Learn how loan principal affects your monthly payments, as well as your taxes, so you can make the most of your debt.
What Is Loan Principal?
Loan principal is an amount that someone has borrowed. This applies to all forms of debt, whether it's a credit card balance, a car loan, or a mortgage. If you borrow $3,000 to buy a car, for example, your initial loan principal is $3,000.
The word "principal" means "main." It is the main part of the balance for loans, mortgages, and investments.
Loan principal allows borrowers to get more specific about their debt. The debt's overall balance includes the principal as well as the interest that has accrued on that principal. The balance could also include fees and charges imposed by the lender, and a borrower's total monthly payment could include additional costs such as insurance or taxes.
As a borrower makes payments to the lender, they will reduce the principal, until it is eventually erased entirely. In a loan amortization schedule, the principal and interest are separated, so you can see which part of your monthly payment goes to paying off the principal, and which part is used to pay interest.
How Loan Principal Works
Consider this basic example.
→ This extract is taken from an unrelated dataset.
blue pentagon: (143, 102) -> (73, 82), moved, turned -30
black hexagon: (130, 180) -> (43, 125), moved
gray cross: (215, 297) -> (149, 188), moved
You take out a loan to buy some business equipment, and the cost of the equipment is $10,000. You contribute $2,000 as a down payment as you open the loan, so the initial principal on the loan will be $8,000. The bank charges an annual interest rate of 4%.
Next month, your principal is still $8,000, but you now also have an interest balance of $27 ($8,000 x (4% / 12)). You make a monthly payment of $500. Of that payment, $27 pays off your interest balance, while the remaining $473 goes toward reducing the principal. After making the payment, your loan principal is now $7,527.
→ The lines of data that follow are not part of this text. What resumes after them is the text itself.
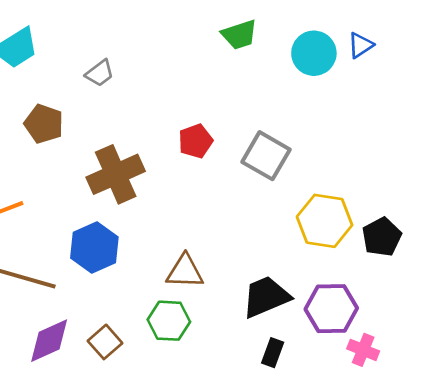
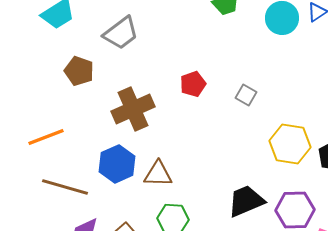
gray trapezoid: (100, 73) -> (121, 33), size x1.6
gray square: (266, 156) -> (246, 95), size x0.6
brown triangle: (185, 271) -> (158, 174), moved

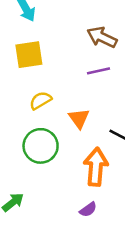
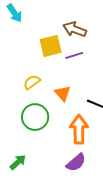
yellow square: (29, 55) -> (51, 46), moved
purple semicircle: (88, 210) -> (76, 163), size x1.5

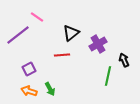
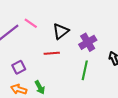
pink line: (37, 17) -> (31, 23), moved
green line: (108, 76) -> (85, 70), moved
When calculating the monthly payments, the bank amortizes the loan, spreading it out over time. This creates a schedule that allows you to know exactly how the loan will impact your finances, including how long it will take to pay off the principal, how much of your monthly payments go toward the principal, and how much of your payments go toward the interest.
When a large loan is amortized, the bulk of your monthly payments will initially go more toward reducing interest rather than reducing the principal. That's because you'll owe more interest when your principal is large. As your monthly payments chip away at the principal, the interest charges shrink, and more of your monthly payments go toward reducing the principal. Your monthly statement will detail exactly how your payment is split.
Effect on Taxes
For Individuals. Individual taxpayers may be able to deduct the amount they pay for loan interest each year, depending on the type of loan. Many mortgage interest and student loan interest payments qualify for this deduction. Payments toward your principal balance, however, are not tax-deductible.
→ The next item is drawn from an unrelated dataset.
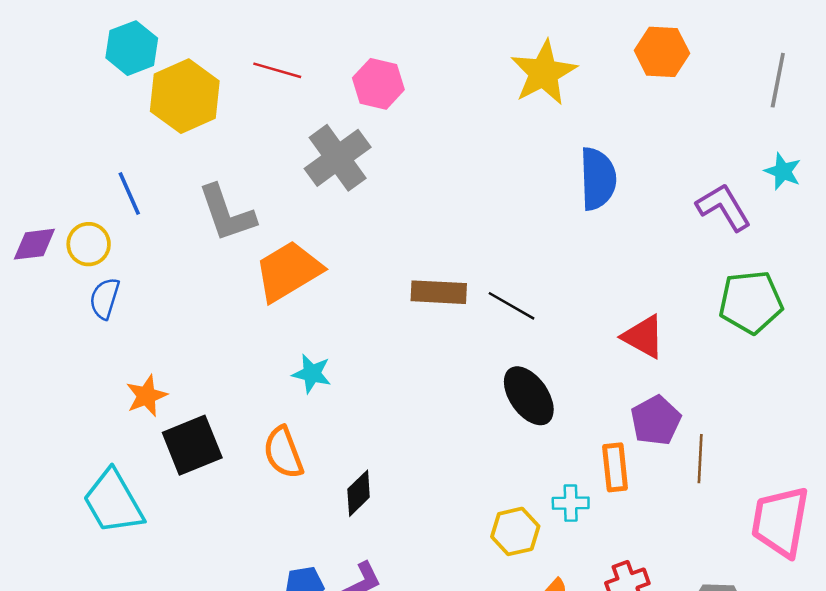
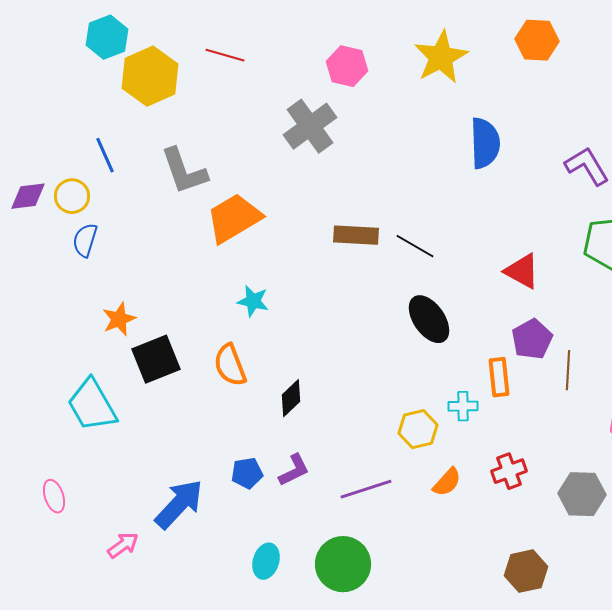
pink hexagon: (378, 84) -> (347, 66), moved
gray cross: (338, 158) -> (310, 126), moved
For Businesses. The principal amount of a business loan is only part of the amount you paid for the business asset (a company car or building, for example). The total amount you paid (called cost basis) includes any down payment, costs to buy the asset, and other initial costs. You can depreciate this cost (spread it out) over the lifetime of the asset, giving your business tax deductions over this period. Businesses can also write off interest expenses paid each year, with some limitations.
Principal on Investments
You may also hear the term principal referred to in the context of investments. As opposed to the amount borrowed, an investor's principal is the amount of money they put into an investment.
If the investment is a bond, the investor may receive interest payments on the principal investment. If it's a stock, the investor may hope to experience capital gains on the value of their investment, so the stock eventually becomes worth more than the principal investment.
Paying the Loan Principal Faster
Most mortgages and loans allow borrowers to make additional payments to pay off the loan faster. With a mortgage, for example, you can make principal-only and interest-only payments. A principal-only payment reduces the principal but not the interest. An interest-only loan payment pays down interest and does not reduce the principal. Paying off the principal faster shortens the loan length. Check your mortgage or loan document to make sure there is no pre-payment penalty for paying off the loan before the expected payoff date.
- The loan principal is the amount that has been borrowed.
- Throughout the lifetime of the loan, the borrower will make payments that reduce the principal until it reaches $0.
- In addition to paying off the principal, a borrower will also make payments to reduce their interest balance.
- A business may be able to depreciate the principal amount as part of the cost of a business asset and take a deduction on loan interest each year.
- Individuals can't write off the loan principal as the cost of a loan, but they may be able to write off interest expense on a loan, with some limitations.